WORK TASK. Go through the records and extract every line with the word "sont".

Page-level text extractions
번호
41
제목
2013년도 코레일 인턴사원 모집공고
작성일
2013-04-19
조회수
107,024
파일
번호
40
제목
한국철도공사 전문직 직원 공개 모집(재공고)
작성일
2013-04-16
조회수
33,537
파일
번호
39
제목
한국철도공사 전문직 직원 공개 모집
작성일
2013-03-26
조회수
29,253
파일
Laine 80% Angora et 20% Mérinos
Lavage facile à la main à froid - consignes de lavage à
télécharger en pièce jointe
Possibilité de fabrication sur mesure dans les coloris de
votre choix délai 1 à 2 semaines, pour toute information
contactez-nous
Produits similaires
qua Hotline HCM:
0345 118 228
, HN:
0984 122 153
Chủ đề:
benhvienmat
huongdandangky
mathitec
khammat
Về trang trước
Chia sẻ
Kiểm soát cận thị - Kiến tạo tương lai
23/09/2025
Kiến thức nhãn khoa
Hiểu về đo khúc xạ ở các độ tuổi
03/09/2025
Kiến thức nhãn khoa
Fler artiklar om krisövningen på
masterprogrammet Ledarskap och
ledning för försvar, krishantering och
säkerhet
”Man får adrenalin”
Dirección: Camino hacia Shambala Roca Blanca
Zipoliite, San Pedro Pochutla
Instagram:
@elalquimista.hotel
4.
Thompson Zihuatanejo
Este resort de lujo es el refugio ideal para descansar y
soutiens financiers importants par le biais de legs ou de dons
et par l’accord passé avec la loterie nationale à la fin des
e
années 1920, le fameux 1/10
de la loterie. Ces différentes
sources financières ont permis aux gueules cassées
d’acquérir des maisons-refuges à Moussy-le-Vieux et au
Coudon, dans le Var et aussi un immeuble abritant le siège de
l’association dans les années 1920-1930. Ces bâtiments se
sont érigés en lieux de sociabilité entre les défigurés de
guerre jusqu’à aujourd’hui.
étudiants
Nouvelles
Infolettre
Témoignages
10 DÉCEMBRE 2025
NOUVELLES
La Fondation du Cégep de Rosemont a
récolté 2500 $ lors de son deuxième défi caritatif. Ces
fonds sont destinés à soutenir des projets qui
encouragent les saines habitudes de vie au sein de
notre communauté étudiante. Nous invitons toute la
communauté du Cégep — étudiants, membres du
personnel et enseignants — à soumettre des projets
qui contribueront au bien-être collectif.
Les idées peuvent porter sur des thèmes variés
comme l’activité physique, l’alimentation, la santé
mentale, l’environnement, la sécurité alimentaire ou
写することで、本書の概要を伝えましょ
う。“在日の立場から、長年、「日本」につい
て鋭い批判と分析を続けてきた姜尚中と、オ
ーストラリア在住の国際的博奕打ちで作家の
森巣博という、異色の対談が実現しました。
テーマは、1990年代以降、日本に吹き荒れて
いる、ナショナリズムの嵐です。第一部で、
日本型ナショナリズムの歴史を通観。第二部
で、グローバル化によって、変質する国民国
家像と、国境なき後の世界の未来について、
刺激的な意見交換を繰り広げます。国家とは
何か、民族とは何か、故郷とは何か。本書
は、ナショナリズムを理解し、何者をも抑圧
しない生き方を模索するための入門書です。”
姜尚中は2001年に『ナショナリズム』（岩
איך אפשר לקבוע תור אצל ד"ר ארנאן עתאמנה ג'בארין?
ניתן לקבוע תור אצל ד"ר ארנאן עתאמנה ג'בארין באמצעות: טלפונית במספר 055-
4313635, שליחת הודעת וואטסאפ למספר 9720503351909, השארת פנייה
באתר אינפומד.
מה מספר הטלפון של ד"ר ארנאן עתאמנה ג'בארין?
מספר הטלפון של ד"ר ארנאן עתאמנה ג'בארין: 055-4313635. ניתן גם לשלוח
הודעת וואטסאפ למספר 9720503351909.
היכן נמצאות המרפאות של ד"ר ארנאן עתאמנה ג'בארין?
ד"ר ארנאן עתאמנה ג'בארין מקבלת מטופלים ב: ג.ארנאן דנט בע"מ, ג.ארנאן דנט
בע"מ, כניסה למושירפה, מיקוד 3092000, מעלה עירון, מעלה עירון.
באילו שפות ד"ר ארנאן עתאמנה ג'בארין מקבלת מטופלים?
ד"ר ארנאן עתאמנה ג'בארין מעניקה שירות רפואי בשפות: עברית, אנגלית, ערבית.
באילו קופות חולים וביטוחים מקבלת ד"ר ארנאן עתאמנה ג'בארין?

RESULT FOR THIS EXERCISE.
sont érigés en lieux de sociabilité entre les défigurés de
fonds sont destinés à soutenir des projets qui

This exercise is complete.